When I read a story I feel like I'm building the characters co-operatively with the author. Yes, the author has an intent here on who the character should be, but the nature of the medium lets you fill in the gaps with your interpretation. No visual is dictated, no voice is heard. As a reader that's your responsibility, and in filling the various gaps you play a part in creating characters that in turn contains a part of you.

This isn't as true with films or television. Seeing someone take on a role is extremely powerful, and it stomps on whatever ideas we had before. I read most of The Song of Ice and Fire before watching A Game of Thrones, but now that I have seen the show I cannot help but visualize those actors when I return to the books. Tyrion is now Peter Dinklage, and my mind cannot reverse that. He has a specific appearance, voice, and mannerisms. My intepretations are reduced.

Now, this can be a good thing depending on the skill of the actors, directors, and everyone else involved. This doesn't sadden me in the slightest with A Game of Thrones as they have a hell of a cast. But it's dangerous when these things aren't up to par.

Which brings me to the later Final Fantasy games.

Past the age of sprites

As the series moved onto the Playstation 1 with Final Fantasy 7 it was launched out of it's basic sprite heritage and into a brave new world of chunky polygonal glory. Despite the massive changes, the game still evoked much of the same feelings. Full 3d graphics were still basic enough that it carried some of the same effects as pixel art - abstractness allowing for interpretation.

But when Final Fantasy 8 came around, something was different. The characters felt… off. It was hard to articulate at the time, but as I observed the characters with their realistic designs and proportions, I saw realistic body language. Unfortunately in that more accurate body language I saw exaggerated movements, melodrama, and overall unlikeable characters.

While Final Fantasy 9 took a detour with a return to stylized cartoon characters, Final Fantasy 10 put us right back on course to realism. Full on voice acting, far more realistic visuals in and out of cutscenes. The game was critically acclaimed for having an never before seen graphics, an engaging story, battle system, and characters.

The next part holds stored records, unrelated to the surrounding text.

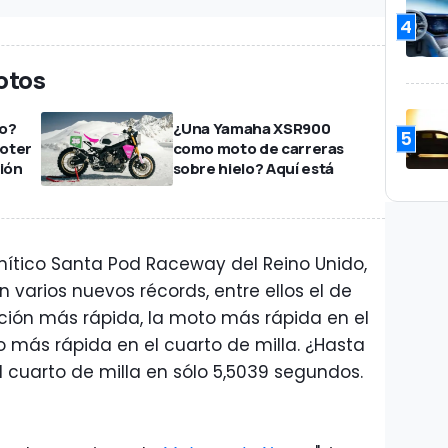
4
otos
ro?
¿Una Yamaha XSR900
5
oter
como moto de carreras
ción
sobre hielo? Aquí está
 mítico Santa Pod Raceway del Reino Unido,
n varios nuevos récords, entre ellos el de
ción más rápida, la moto más rápida en el
o más rápida en el cuarto de milla. ¿Hasta
l cuarto de milla en sólo 5,5039 segundos.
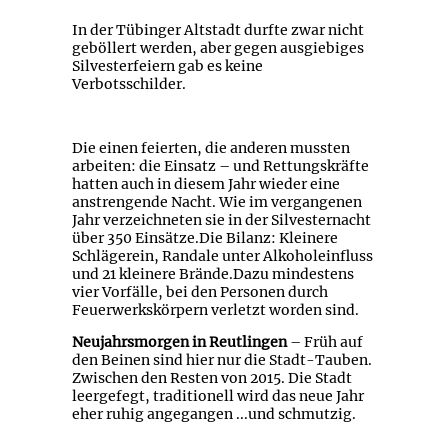
In der Tübinger Altstadt durfte zwar nicht
geböllert werden, aber gegen ausgiebiges
Silvesterfeiern gab es keine
Verbotsschilder.
Die einen feierten, die anderen mussten
arbeiten: die Einsatz – und Rettungskräfte
hatten auch in diesem Jahr wieder eine
anstrengende Nacht. Wie im vergangenen
Jahr verzeichneten sie in der Silvesternacht
über 350 Einsätze.Die Bilanz: Kleinere
Schlägerein, Randale unter Alkoholeinfluss
und 21 kleinere Brände.Dazu mindestens
vier Vorfälle, bei den Personen durch
Feuerwerkskörpern verletzt worden sind.
Neujahrsmorgen in Reutlingen
– Früh auf
den Beinen sind hier nur die Stadt-Tauben.
Zwischen den Resten von 2015. Die Stadt
leergefegt, traditionell wird das neue Jahr
eher ruhig angegangen ...und schmutzig.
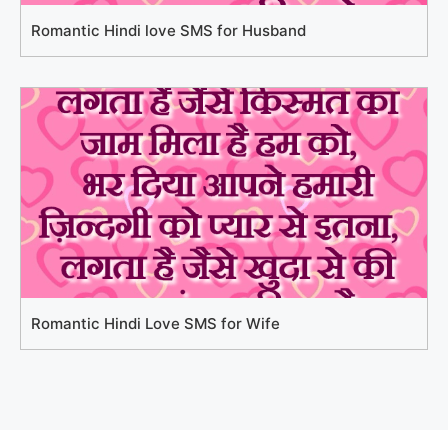
Romantic Hindi love SMS for Husband
Romantic Hindi Love SMS for Wife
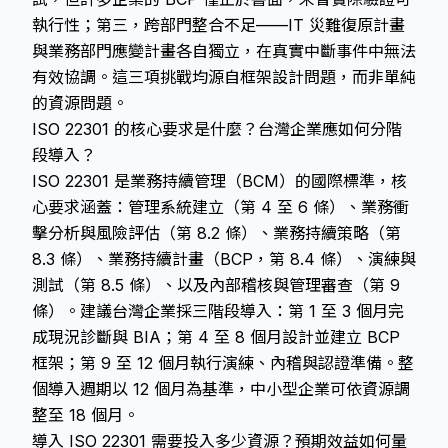
執行性；第三，跨部門整合不足——IT 災難復原計畫
與業務部門應變計畫各自獨立，在真實中斷事件中無法
有效協調。這三項挑戰均源自框架設計問題，而非單純
的資源問題。
ISO 22301 的核心要求是什麼？台灣企業應如何分階
段導入？
ISO 22301 是業務持續管理（BCM）的國際標準，核
心要求涵蓋：管理系統建立（第 4 至 6 條）、業務衝
擊分析與風險評估（第 8.2 條）、業務持續策略（第
8.3 條）、業務持續計畫（BCP，第 8.4 條）、演練與
測試（第 8.5 條）、以及內部稽核與管理審查（第 9
條）。建議台灣企業採三階段導入：第 1 至 3 個月完
成現況診斷與 BIA；第 4 至 8 個月設計並建立 BCP
框架；第 9 至 12 個月執行演練、內稽與認證準備。整
個導入週期以 12 個月為基準，中小型企業可依資源調
整至 18 個月。
導入 ISO 22301 需要投入多少資源？預期效益如何量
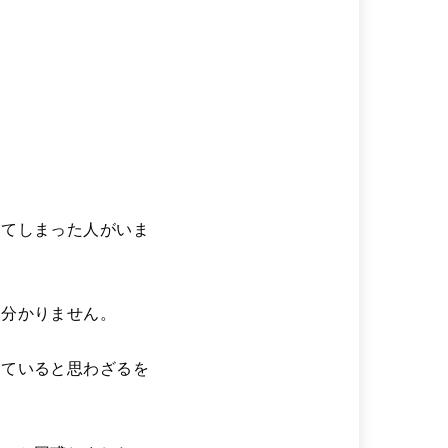
してしまった人がいま
は分かりません。
していると思わざるを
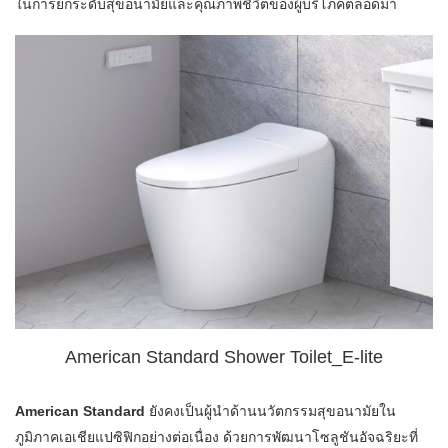
ในการยกระดับสุขอนามัยและคุณภาพชีวิตของผู้บริโภคตลอดมา
American Standard Shower Toilet_E-lite
American Standard
ยังคงเป็นผู้นำด้านนวัตกรรมสุขอนามัยใน
ภูมิภาคเอเชียแปซิฟิกอย่างต่อเนื่อง ด้วยการพัฒนาโซลูชันอัจฉริยะที่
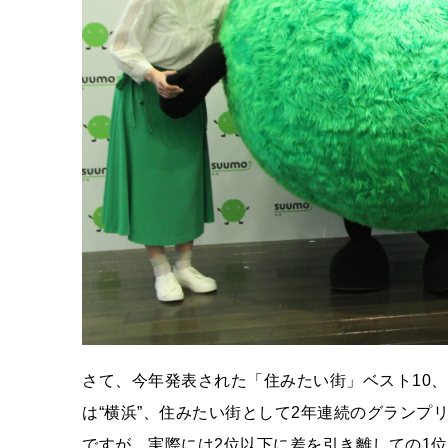
さて、今年発表された「住みたい街」ベスト10
は“横浜”、住みたい街として2年連続のグランプ
ですが、実際には2位以下に差を引き離しての1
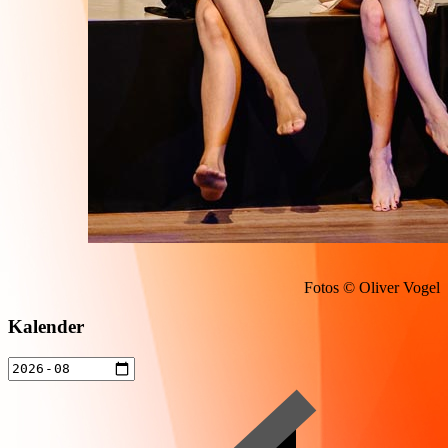
Fotos © Oliver Vogel
Kalender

I was excited to try it, but when I finally picked it up I found it repelling.

I hated the characters.

To be fair I don't think it was the voice acting alone, rather the writing was it's real death sentence. A combination of the dialogue, awkwardly directed cinematics, and blood curdlingly immature characters. I could see why people loved the visual effects and environments, but anytime it involved these virtual actors I felt embarrassed for everyone involved.

And there's nowhere for my mind to go. This is the vision that the creators intended, and any sense of agency I had before in developing the characters is gone.

I've come to believe that these kinds of characters may have been what the people at Square wanted all along, even for Final Fantasy 2 and 3, but the technology didn't allow for it at that time. With Final Fantasy 10 they could realize their vision, and it wasn't pretty. Or perhaps it was just fine for the Japan, but it had all the stamps of an adolescent anime that had limited appeal in North America.

Final Fantasy or Neverland?

In the end the most damning thing about Final Fantasy is it's unwillingness to grow up with us. It's core fanbase has learned and experienced a great deal in the past 15 years, but the series stood still. Sure, technology rocketed forward, but at it's core it never developed.

As the original series that opened up whole worlds to me, it's a damn shame that it never felt like it moved forward afterwards. But there's no going back, not for this series. I just wish they would focus more on better stories than they do on tech demos of increased visual fidelity.